▸ Work instructions
Working from the records below, repeat exactly the lines starting at the line that contains "1. ¿Por qué plantar ajo en maceta?" and ending at the line that contains "Je m'abonne", inclusive.

▸ Data provided
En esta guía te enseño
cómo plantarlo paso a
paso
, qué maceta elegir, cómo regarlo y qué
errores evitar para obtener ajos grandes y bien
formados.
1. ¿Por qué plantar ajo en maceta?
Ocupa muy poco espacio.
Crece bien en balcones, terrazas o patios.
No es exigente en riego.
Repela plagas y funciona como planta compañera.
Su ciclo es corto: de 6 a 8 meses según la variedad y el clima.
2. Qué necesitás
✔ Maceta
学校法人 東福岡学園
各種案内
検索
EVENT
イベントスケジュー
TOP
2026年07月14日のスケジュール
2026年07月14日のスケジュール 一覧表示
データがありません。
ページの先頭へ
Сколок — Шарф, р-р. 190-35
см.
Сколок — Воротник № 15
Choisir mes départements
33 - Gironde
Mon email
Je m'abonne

---

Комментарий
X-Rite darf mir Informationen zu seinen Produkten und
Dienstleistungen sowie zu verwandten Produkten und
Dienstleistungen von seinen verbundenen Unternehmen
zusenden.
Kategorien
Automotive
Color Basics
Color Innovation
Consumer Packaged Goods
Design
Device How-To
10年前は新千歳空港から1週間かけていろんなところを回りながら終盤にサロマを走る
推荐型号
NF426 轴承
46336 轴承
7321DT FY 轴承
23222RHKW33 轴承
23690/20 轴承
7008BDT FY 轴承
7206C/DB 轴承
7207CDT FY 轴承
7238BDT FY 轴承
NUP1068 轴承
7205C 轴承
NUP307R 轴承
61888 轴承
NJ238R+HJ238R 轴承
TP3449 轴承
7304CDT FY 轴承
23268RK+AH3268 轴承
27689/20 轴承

▸ Output of the exercise
1. ¿Por qué plantar ajo en maceta?
Ocupa muy poco espacio.
Crece bien en balcones, terrazas o patios.
No es exigente en riego.
Repela plagas y funciona como planta compañera.
Su ciclo es corto: de 6 a 8 meses según la variedad y el clima.
2. Qué necesitás
✔ Maceta
学校法人 東福岡学園
各種案内
検索
EVENT
イベントスケジュー
TOP
2026年07月14日のスケジュール
2026年07月14日のスケジュール 一覧表示
データがありません。
ページの先頭へ
Сколок — Шарф, р-р. 190-35
см.
Сколок — Воротник № 15
Choisir mes départements
33 - Gironde
Mon email
Je m'abonne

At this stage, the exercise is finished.